Sarah was 6 when her father brought her into the ER. Scared and short of breath, she had low blood pressure and a rash covering her torso. "I can't breathe," she wheezed, and her dad, verging on panic, reported that he'd rushed Sarah to the hospital after giving her "a tablet" for an ear infection.
"It was an anaphylaxis scenario, an allergic reaction to the medicine," recalls Melissa Boggan, a Doctor of Nursing Practice student at Johns Hopkins School of Nursing. "So I had to do an epi."
An "epi" is a shot of epinephrine used to counteract the swelling of airways caused by certain allergens. "When a patient reacts that way to medicine, the turnaround time before cardiac arrest could be as little as five minutes," says Kristen Brown, advanced practice simulation coordinator at the School of Nursing. "Anybody in nursing needs to know how to handle an anaphylactic reaction."
The operative word in Brown's title is "simulation." Sarah, it turns out, was not a real patient. She's an avatar in a virtual reality scenario, one of several used for training by both pre-licensure and advanced practice students at the school. "We rolled out the virtual simulation platform over the summer, during COVID, and were able to train about 400 students in a short time frame," Brown says.
The platform is VR software designed by Oxford Medical Simulation, a Boston-based company vetted by Brown and her team during a search for VR technology, a growing trend in nurse training, prior to the pandemic. The spread of coronavirus "put steam behind moving the project forward," says Nancy Sullivan, clinical simulation director at the school. The software provides two forms of VR—on-screen, conducted via computer at home, and "immersive," which, with the use of an Oculus headset, provides a video game–like experience.
"I first used the on-screen version last semester," recalls Kristin White, a pre-licensure student who graduates from the MSN: Entry into Nursing Practice program in May. "It was an asthma patient. We practiced at home and had to score 80% on different tasks. Then we got to do it with the headset on campus, which was great, almost like real life."

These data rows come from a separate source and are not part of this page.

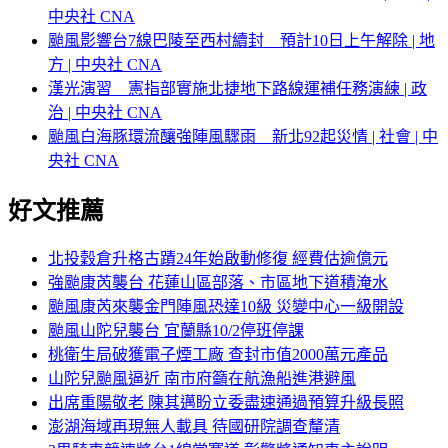
中央社 CNA
颱風影響台7線巴陵至西村續封 預計10日上午解除 | 地
方 | 中央社 CNA
漢光演習 憲指部實施北捷地下路線運補任務演練 | 政
治 | 中央社 CNA
颱風白海豚環流釀強陣風驟雨 新北92起災情 | 社會 | 中
央社 CNA
好文推薦
北投穀倉升格古蹟24年始啟動修復 經費估逾億元
強颱康芮襲台 花蓮山區部落、市區地下道積淹水
颱風康芮來襲金門陣風恐達10級 災變中心一級開設
颱風山陀兒襲台 宜蘭縣10/2停班停課
桃衛生局破獲電子煙工廠 查封市值2000萬元產品
山陀兒颱風逼近 南市府籲在航漁船進港避風
出席重陽敬老 陳其邁盼立委盡速通過預算升級長照
澎湖海域再現無人載具 待國研院調查釐清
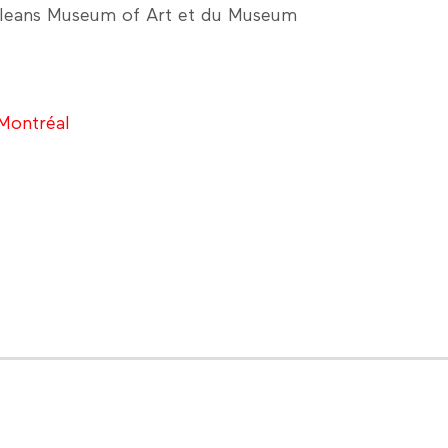
rleans Museum of Art et du Museum
Montréal
gram
LinkedIn
Contact us
Facebook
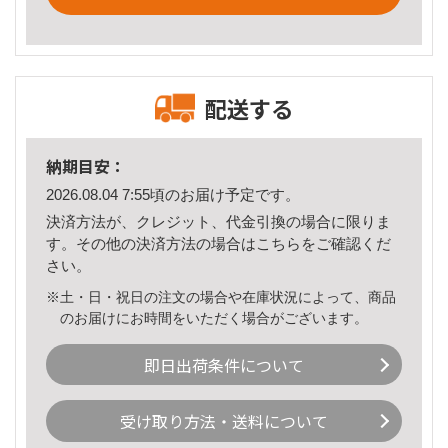
配送する
納期目安：
2026.08.04 7:55頃のお届け予定です。
決済方法が、クレジット、代金引換の場合に限りま
す。その他の決済方法の場合は
こちら
をご確認くだ
さい。
※土・日・祝日の注文の場合や在庫状況によって、商品
のお届けにお時間をいただく場合がございます。
即日出荷条件について
受け取り方法・送料について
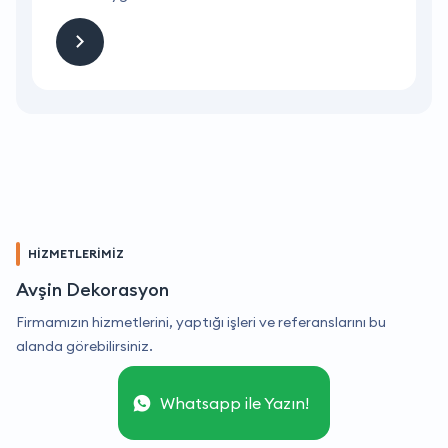
HİZMETLERİMİZ
Avşin Dekorasyon
Firmamızın hizmetlerini, yaptığı işleri ve referanslarını bu
alanda görebilirsiniz.
Whatsapp ile Yazın!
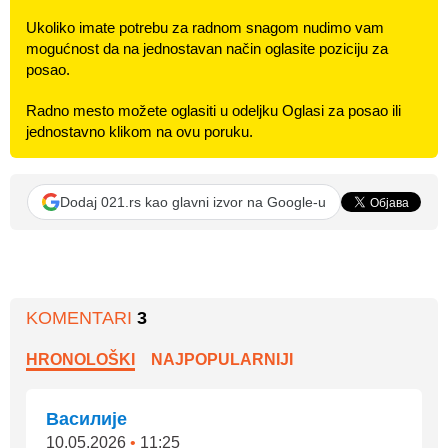
Ukoliko imate potrebu za radnom snagom nudimo vam
mogućnost da na jednostavan način oglasite poziciju za
posao.
Radno mesto možete oglasiti u odeljku Oglasi za posao ili
jednostavno klikom na ovu poruku.
Dodaj 021.rs kao glavni izvor na Google-u
KOMENTARI
3
HRONOLOŠKI
NAJPOPULARNIJI
Василије
10.05.2026
•
11:25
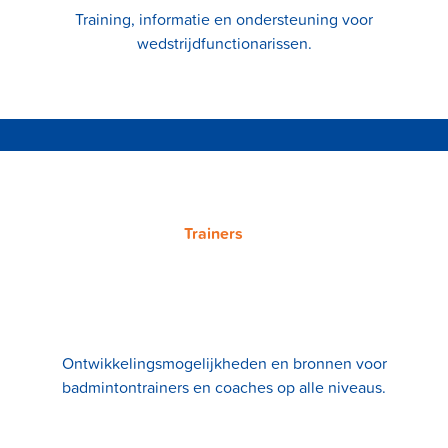
Training, informatie en ondersteuning voor
wedstrijdfunctionarissen.
Trainers
Ontwikkelingsmogelijkheden en bronnen voor
badmintontrainers en coaches op alle niveaus.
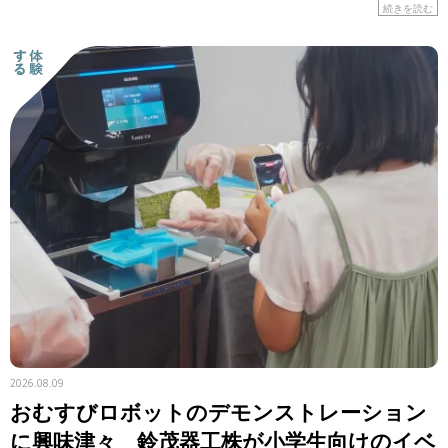
はの食材や工夫に注目しながら、レシピを紹介します。 &n
続きを読む
[…]
2026.08.09
おむすびロボットのデモンストレーション
に興味津々 鈴茂器工株が小学生向けのイベ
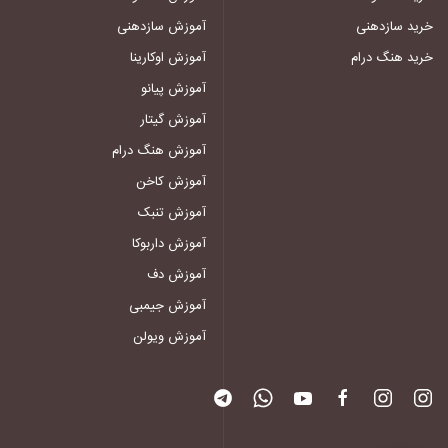
خرید سازدهنی
آموزش سازدهنی
خرید هنگ درام
آموزش اوکارینا
آموزش پیانو
آموزش گیتار
آموزش هنگ درام
آموزش کاخن
آموزش تنبک
آموزش داربوکا
آموزش دف
آموزش جیمبی
آموزش ویولن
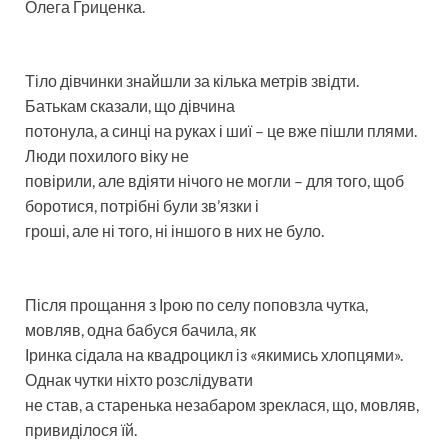
Олега Гриценка.
Тіло дівчинки знайшли за кілька метрів звідти.
Батькам сказали, що дівчина
потонула, а синці на руках і шиї – це вже пішли плями.
Люди похилого віку не
повірили, але вдіяти нічого не могли – для того, щоб
боротися, потрібні були зв’язки і
гроші, але ні того, ні іншого в них не було.
Після прощання з Ірою по селу поповзла чутка,
мовляв, одна бабуся бачила, як
Іринка сідала на квадроцикл із «якимись хлопцями».
Однак чутки ніхто розслідувати
не став, а старенька незабаром зреклася, що, мовляв,
привиділося їй.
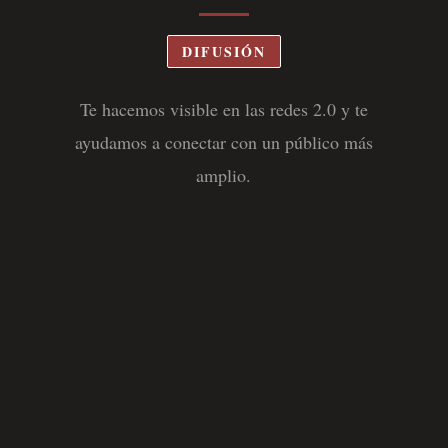
DIFUSIÓN
Te hacemos visible en las redes 2.0 y te
ayudamos a conectar con un público más
amplio.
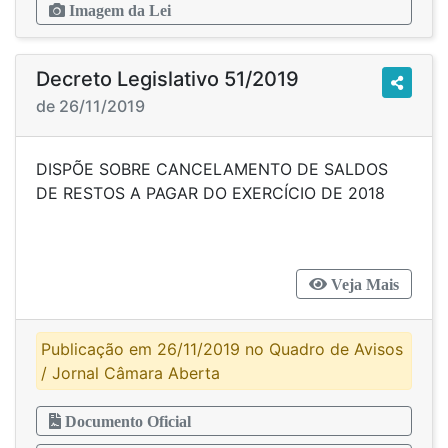
Imagem da Lei
Decreto Legislativo 51/2019
de 26/11/2019
DISPÕE SOBRE CANCELAMENTO DE SALDOS
DE RESTOS A PAGAR DO EXERCÍCIO DE 2018
Veja Mais
Publicação em 26/11/2019 no Quadro de Avisos
/ Jornal Câmara Aberta
Documento Oficial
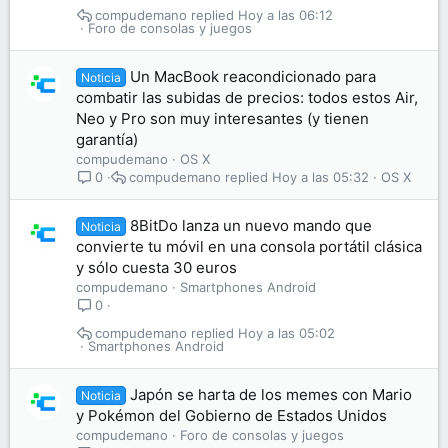
compudemano
Hoy a las 06:12
Foro de consolas y juegos
Un MacBook reacondicionado para
Noticia
combatir las subidas de precios: todos estos Air,
Neo y Pro son muy interesantes (y tienen
garantía)
compudemano
OS X
compudemano
Hoy a las 05:32
OS X
0
8BitDo lanza un nuevo mando que
Noticia
convierte tu móvil en una consola portátil clásica
y sólo cuesta 30 euros
compudemano
Smartphones Android
0
compudemano
Hoy a las 05:02
Smartphones Android
Japón se harta de los memes con Mario
Noticia
y Pokémon del Gobierno de Estados Unidos
compudemano
Foro de consolas y juegos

The VR program is part of simulation training, which includes manikins and live actors and complements clinical visits with hospital patients, which have been curtailed during the pandemic. And while the manikins, hooked up to medical equipment, are incredibly lifelike, they're also expensive and take up a lot of space.
Built into the VR scenarios, however, is artificial intelligence, which enables the avatars—stand-ins for patients, for example—to alter their behavior. "Depending on when you do something, the physiological response of the patient changes," Brown explains. "When I put the oxygen on, or how much oxygen I give, changes the scenario. It adjusts to the learner."
Whether on-screen or via Oculus, each scenario places the student in an ER setting with a nursing assistant who introduces a patient facing a particular dilemma. Ray, for instance, a 42-year-old who's had a kidney transplant, is complaining of severe chest pain. Deepak, 64, has been vomiting blood. Boris, 40, is suffering from tremors and appears to be suicidal.
The student has 20 minutes, tracked by a digital clock, to diagnose and treat the illness by running through a series of tasks. Using a mouse or Oculus controllers (one for each hand), the student hovers over the patient's head and body to ask questions and perform exams, respectively, and has 360-degree access to medical equipment, a phone to call doctors, and a cabinet of drugs to prescribe.
Once a scenario's completed, the student is presented with a checklist of analytics—what was done correctly and incorrectly—accompanied by a percentage score. Students scoring 80 and above go to the school's brand-new Virtual Reality Lab, where COVID-19 safety protocols enable them to use the Oculus for the fully immersive experience.
"It's amazing," Boggan says. "You feel like you're in a whole other world."
Even better, for Brown and Sullivan, is the debrief that takes place after the Oculus sessions. A handful of students gather, at a safe distance, with the instructor to review each other's performances. "They do the talking," Sullivan says. "The instructor asks questions, and students discuss while we guide them. So they come out of the room with answers."
They then repeat the scenarios while improving their performance and reducing the emotional stressors that can derail ER procedures. "And they don't run the risk of hurting anyone," Brown says. "They learn critical thinking skills while being exposed to high-risk situations not seen very often. It's great preparation."
It's also the subject of a study Brown and Sullivan are conducting to determine how VR compares with other simulation methods and clinical practice. Early results show that "users rate it very high in terms of usability and the scenario debriefing," Brown says. "And when comparing it to traditional sim and clinical, they either rated it 'similar' or 'higher.'"
This relatively "new tool in the sim toolbox," as Sullivan puts it, could benefit the nursing profession in many ways. "It has implications on enrollment and increased delivery of online programs, allowing nurses to remain in the workforce while advancing education," Brown says. "More education rooted in experiential learning will produce a better-prepared workforce improving patient care."